At CPDP, a panel titled Beyond Adequacy: Fostering Trustworthy International Data Transfers examined how organisations and regulators can navigate the increasingly complex landscape of cross-border data flows as the GDPR approaches its 10-year milestone.
Speakers agreed that international data transfers remain one of the most persistent and operationally challenging areas of GDPR compliance. While legal frameworks such as adequacy decisions and Standard Contractual Clauses (SCCs) are well established, the environment continues to evolve through court rulings, geopolitical pressures, and divergent global regulatory expectations.
Transfers as a structural issue, not a niche topic
The panel emphasised that data transfers are a structural feature of the digital economy rather than a narrow compliance concern.
Tobias Judin, Head of International Section at the Norwegian Data Protection Authority, stressed that GDPR should be understood as a framework designed to deliver real-world protections rather than administrative formality. He reportedly noted that the key issue is not organisational size or compliance capacity, but whether meaningful safeguards are effectively implemented in practice.
He also highlighted that organisations often frame transfer compliance in overly binary operational terms, whereas GDPR already contains mechanisms intended to enable lawful transfers under appropriate safeguards.
Fragmentation and SCC dependency
A recurring concern was the fragmentation of guidance and enforcement across jurisdictions, which significantly increases operational complexity.
Lorelien Hoet, Director of EU Government Affairs at Microsoft, pointed to the lack of harmonised regulatory guidance as a key challenge. She noted that both SMEs and large multinational providers face similar structural difficulties when transferring data internationally, even if their resources differ.
Participants also highlighted the continued dominance of Standard Contractual Clauses, with some estimates suggesting that around 85% of SMEs rely on SCCs. While widely used, SCCs were described as complex and resource-intensive when combined with transfer impact assessments and evolving regulatory expectations.
Risk, adequacy, and legal uncertainty
The discussion returned repeatedly to the tension between risk-based and more absolutist interpretations of Chapter V GDPR. Several speakers suggested that Court of Justice case law has increased compliance uncertainty by requiring organisations to assess third-country legal systems in ways that are difficult to standardise.
Adequacy decisions were recognised as an important mechanism, but limited in scalability due to their political sensitivity and the small number of jurisdictions deemed adequate.
A layered approach and better use of GDPR tools
A key consensus was the need for a layered approach to international transfers, combining legal mechanisms, technical safeguards, and organisational measures rather than relying on a single transfer tool.
Anu Talus, Chair of the European Data Protection Board (EDPB), reportedly emphasised that GDPR already contains practical tools that are often underused in practice.

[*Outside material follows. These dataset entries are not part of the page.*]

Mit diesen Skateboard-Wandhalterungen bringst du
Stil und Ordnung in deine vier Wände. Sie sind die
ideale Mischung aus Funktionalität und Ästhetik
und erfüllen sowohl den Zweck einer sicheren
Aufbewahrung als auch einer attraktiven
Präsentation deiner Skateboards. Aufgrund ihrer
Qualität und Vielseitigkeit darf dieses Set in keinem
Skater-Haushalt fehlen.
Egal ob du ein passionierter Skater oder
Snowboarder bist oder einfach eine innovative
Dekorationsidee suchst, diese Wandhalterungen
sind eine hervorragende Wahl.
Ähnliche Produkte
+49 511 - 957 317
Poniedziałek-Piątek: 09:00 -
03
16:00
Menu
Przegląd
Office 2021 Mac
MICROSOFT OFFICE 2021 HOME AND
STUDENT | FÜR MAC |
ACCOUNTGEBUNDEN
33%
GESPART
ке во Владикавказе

She stressed the importance of making these tools more accessible and operational, including ongoing work on templates for transfer impact assessments to support consistency and usability.
Codes of conduct and certification as scalable mechanisms
The panel also explored the potential of codes of conduct and certification schemes under Articles 40 and 42 GDPR as scalable compliance tools.

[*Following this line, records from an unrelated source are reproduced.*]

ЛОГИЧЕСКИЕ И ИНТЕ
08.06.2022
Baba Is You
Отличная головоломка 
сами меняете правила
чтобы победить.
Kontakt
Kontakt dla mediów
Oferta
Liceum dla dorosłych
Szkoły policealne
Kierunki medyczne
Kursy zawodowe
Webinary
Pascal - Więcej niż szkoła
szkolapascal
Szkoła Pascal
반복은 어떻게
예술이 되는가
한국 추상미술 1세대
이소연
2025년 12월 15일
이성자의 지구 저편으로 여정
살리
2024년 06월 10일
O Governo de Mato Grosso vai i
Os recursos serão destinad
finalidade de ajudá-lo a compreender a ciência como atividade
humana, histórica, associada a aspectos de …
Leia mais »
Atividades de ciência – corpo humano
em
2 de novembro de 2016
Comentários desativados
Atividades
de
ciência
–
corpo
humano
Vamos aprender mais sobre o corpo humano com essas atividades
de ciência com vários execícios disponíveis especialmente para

Industry participants noted that these mechanisms can help reduce duplication by providing structured, sector-specific frameworks for demonstrating compliance. Lorelien Hoet referenced ongoing work on cloud-focused codes of conduct under Article 40 GDPR, describing them as pragmatic tools that translate legal requirements into operational practice.
These tools were seen as particularly valuable for SMEs, helping reduce reliance on repeated, case-by-case transfer assessments.

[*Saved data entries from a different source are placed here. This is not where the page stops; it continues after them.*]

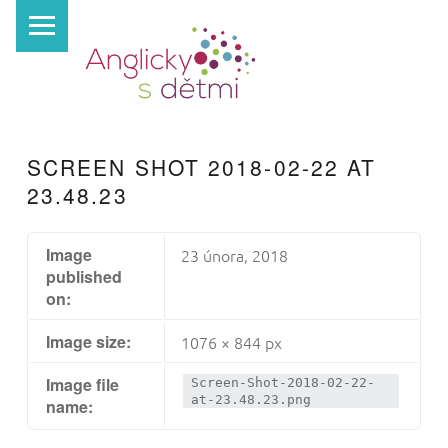
PRIMARY MENU
A
N
G
L
I
SCREEN SHOT 2018-02-22 AT
C
23.48.23
K
Y
Image
23 února, 2018
S
published
on:
D
Ě
Image size:
1076 × 844 px
T
Image file
Screen-Shot-2018-02-22-
M
at-23.48.23.png
name:
I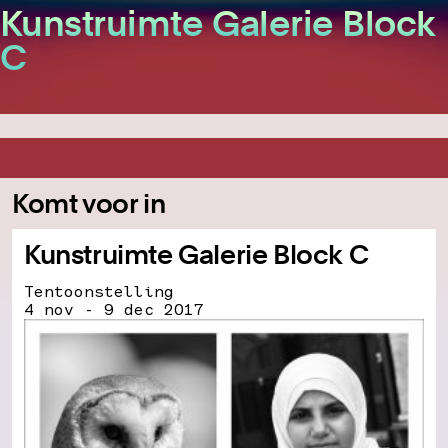
Kunstruimte Galerie Block
C
Komt voor in
Kunstruimte Galerie Block C
Tentoonstelling
4 nov - 9 dec 2017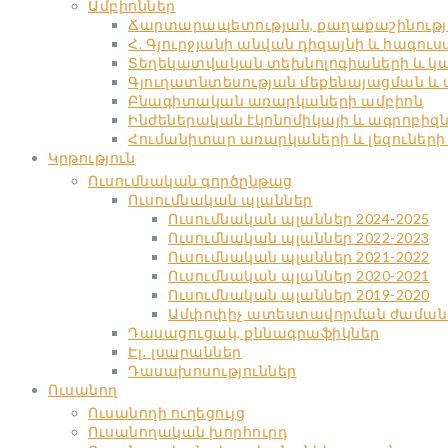
Ամբիոններ
Ճարտարապետության, քաղաքաշինությա
Հ. Գյուրջյանի անվան դիզայնի և հագու
Տեղեկատվական տեխնոլոգիաների և կա
Գյուղատնտեսության մեքենայացման և
Բնագիտական առարկաների ամբիոն
Ինժեներական էկոնոմիկայի և ագրոբիզ
Հումանիտար առարկաների և լեզուների
Կրթություն
Ուսումնական գործընթաց
Ուսումնական պլաններ
Ուսումնական պլաններ 2024-2025
Ուսումնական պլաններ 2022-2023
Ուսումնական պլաններ 2021-2022
Ուսումնական պլաններ 2020-2021
Ուսումնական պլաններ 2019-2020
Ամփոփիչ ատեստավորման ժաման
Դասացուցակ, քննագրաֆիկներ
Էլ․ լսարաններ
Դասախոսություններ
Ուսանող
Ուսանողի ուղեցույց
Ուսանողական խորհուրդ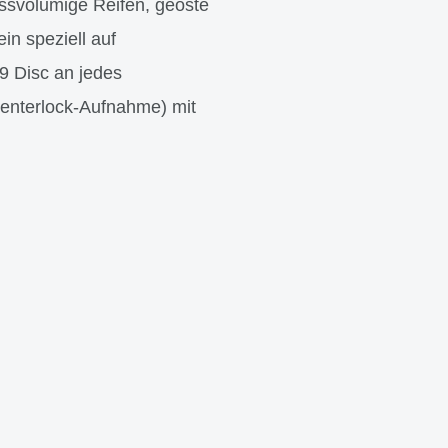
volumige Reifen, geöste
in speziell auf
9 Disc an jedes
enterlock-Aufnahme) mit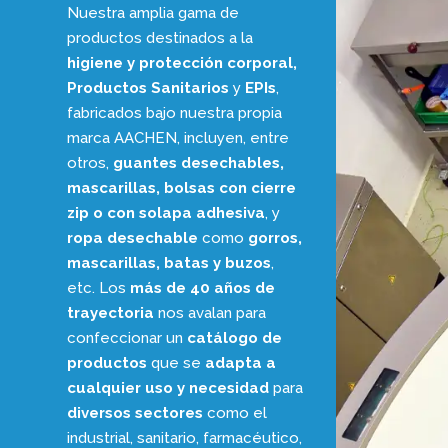
Nuestra amplia gama de
productos destinados a la
higiene y protección corporal,
Productos Sanitarios
y
EPIs
,
fabricados bajo nuestra propia
marca AACHEN, incluyen, entre
otros,
guantes desechables,
mascarillas, bolsas con cierre
zip o con solapa adhesiva
, y
ropa desechable
como
gorros,
mascarillas, batas y buzos
,
etc. Los
más de 40 años de
trayectoria
nos avalan para
confeccionar un
catálogo de
productos
que se
adapta a
cualquier uso y necesidad
para
diversos sectores
como el
industrial, sanitario, farmacéutico,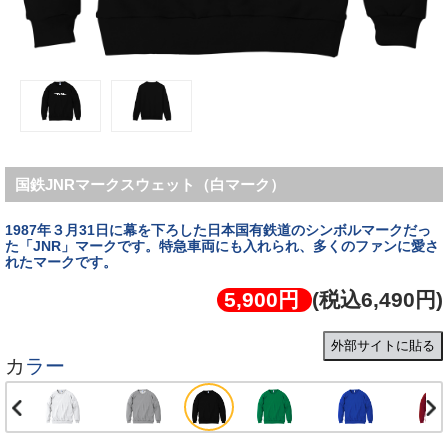
国鉄JNRマークスウェット（白マーク）
1987年３月31日に幕を下ろした日本国有鉄道のシンボルマークだっ
た「JNR」マークです。特急車両にも入れられ、多くのファンに愛さ
5,900円
(税込6,490円)
外部サイトに貼る
カラー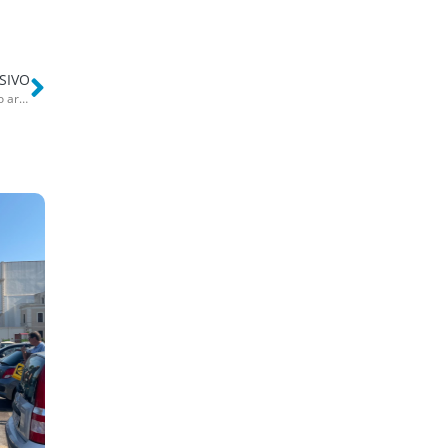
SIVO
San Severo, spari in strada dopo lite per un incidente. C’è un secondo arresto: 22enne finisce in carcere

Simplicity, standards, and the role of industry
Kai Zenner, Head of Office and Digital Policy Adviser to MEP Axel Voss at the European Parliament, highlighted the limitations of overly detailed legislation in fast-moving technological areas. He suggested that codes of practice and industry standards can play a complementary role in making regulation more workable.
At the same time, speakers cautioned that standardisation processes must remain inclusive, as smaller organisations often lack the resources to participate meaningfully.
Looking ahead
The panel closed with reflections on the European Commission’s proposed GDPR simplification under the Digital Omnibus initiative. While simplification was broadly welcomed in principle, speakers stressed that it must preserve legal certainty and the core protections underpinning the GDPR.
Overall, the discussion reinforced a central message: the GDPR already contains many of the tools needed for effective international data transfers, but greater clarity, usability, and harmonisation are needed to make them work in practice.